» **Task instructions**: Print the data once more, exactly as given. Drop the pictures.

» **Dataset content**:
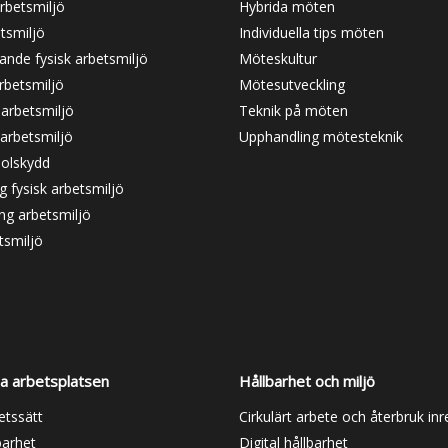
rbetsmiljö
Hybrida möten
tsmiljö
Individuella tips möten
ande fysisk arbetsmiljö
Möteskultur
rbetsmiljö
Mötesutveckling
 arbetsmiljö
Teknik på möten
arbetsmiljö
Upphandling mötesteknik
solskydd
 fysisk arbetsmiljö
ng arbetsmiljö
tsmiljö
la arbetsplatsen
Hållbarhet och miljö
betssätt
Cirkulärt arbete och återbruk in
barhet
Digital hållbarhet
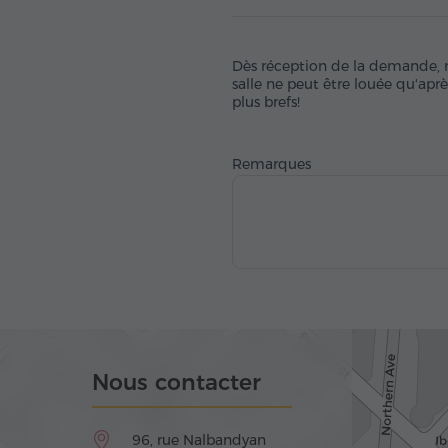
Dès réception de la demande, no
salle ne peut être louée qu'apr
plus brefs!
Remarques
Nous contacter
96, rue Nalbandyan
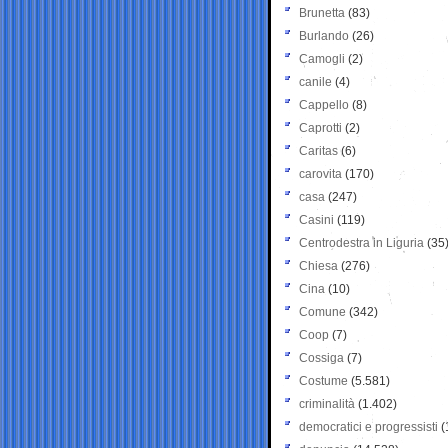
Brunetta
(83)
Burlando
(26)
Camogli
(2)
canile
(4)
Cappello
(8)
Caprotti
(2)
Caritas
(6)
carovita
(170)
casa
(247)
Casini
(119)
Centrodestra in Liguria
(35
Chiesa
(276)
Cina
(10)
Comune
(342)
Coop
(7)
Cossiga
(7)
Costume
(5.581)
criminalità
(1.402)
democratici e progressisti
(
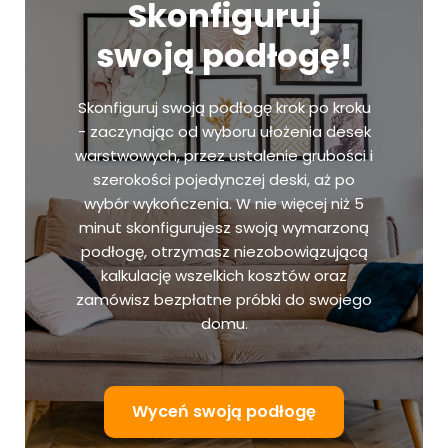
Skonfiguruj
swoją podłogę!
Skonfiguruj swoją podłogę krok po kroku
- zaczynając od wyboru ułożenia desek
warstwowych, przez ustalenie grubości i
szerokości pojedynczej deski, aż po
wybór wykończenia. W nie więcej niż 5
minut skonfigurujesz swoją wymarzoną
podłogę, otrzymasz niezobowiązującą
kalkulację wszelkich kosztów oraz
zamówisz bezpłatne próbki do swojego
domu.
Wyceń swoją podłogę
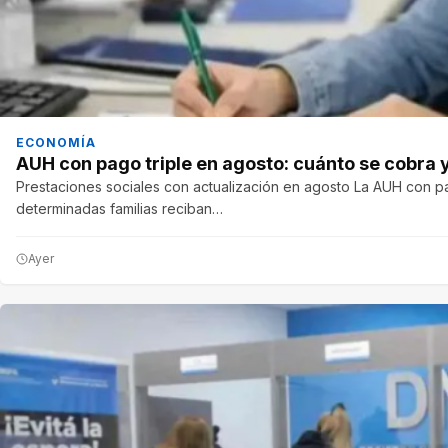
ECONOMÍA
AUH con pago triple en agosto: cuánto se cobra
Prestaciones sociales con actualización en agosto La AUH con pa
determinadas familias reciban…
Ayer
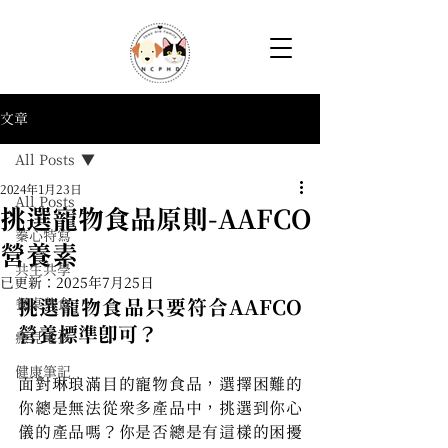
文章
All Posts
2024年1月23日
All Posts
挑選寵物食品原則-AAFCO
蓁心特寫
營養素
共生共學
已更新：
2025年7月25日
餐桌共食
挑選寵物食品只要符合AAFCO
營養標準即可？
癒見毛孩
健康筆記
面對琳琅滿目的寵物食品，選擇困難的
你總是無法從眾多產品中，挑選到你心
儀的產品嗎？你是否總是有這樣的困擾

» **Task response**:
rbetsmiljö
Hybrida möten
tsmiljö
Individuella tips möten
ande fysisk arbetsmiljö
Möteskultur
rbetsmiljö
Mötesutveckling
 arbetsmiljö
Teknik på möten
arbetsmiljö
Upphandling mötesteknik
solskydd
 fysisk arbetsmiljö
ng arbetsmiljö
tsmiljö
la arbetsplatsen
Hållbarhet och miljö
betssätt
Cirkulärt arbete och återbruk in
barhet
Digital hållbarhet
Dès réception de la demande, no
salle ne peut être louée qu'apr
plus brefs!
Remarques
Nous contacter
96, rue Nalbandyan
Brunetta
(83)
Burlando
(26)
Camogli
(2)
canile
(4)
Cappello
(8)
Caprotti
(2)
Caritas
(6)
carovita
(170)
casa
(247)
Casini
(119)
Centrodestra in Liguria
(35
Chiesa
(276)
Cina
(10)
Comune
(342)
Coop
(7)
Cossiga
(7)
Costume
(5.581)
criminalità
(1.402)
democratici e progressisti
(
Skonfiguruj
swoją podłogę!
Skonfiguruj swoją podłogę krok po kroku
- zaczynając od wyboru ułożenia desek
warstwowych, przez ustalenie grubości i
szerokości pojedynczej deski, aż po
wybór wykończenia. W nie więcej niż 5
minut skonfigurujesz swoją wymarzoną
podłogę, otrzymasz niezobowiązującą
kalkulację wszelkich kosztów oraz
zamówisz bezpłatne próbki do swojego
domu.
Wyceń swoją podłogę
ECONOMÍA
AUH con pago triple en agosto: cuánto se cobra
Prestaciones sociales con actualización en agosto La AUH con pa
determinadas familias reciban…
Ayer
文章
All Posts
2024年1月23日
All Posts
挑選寵物食品原則-AAFCO
蓁心特寫
營養素
共生共學
已更新：
2025年7月25日
餐桌共食
挑選寵物食品只要符合AAFCO
營養標準即可？
癒見毛孩
健康筆記
面對琳琅滿目的寵物食品，選擇困難的
你總是無法從眾多產品中，挑選到你心
儀的產品嗎？你是否總是有這樣的困擾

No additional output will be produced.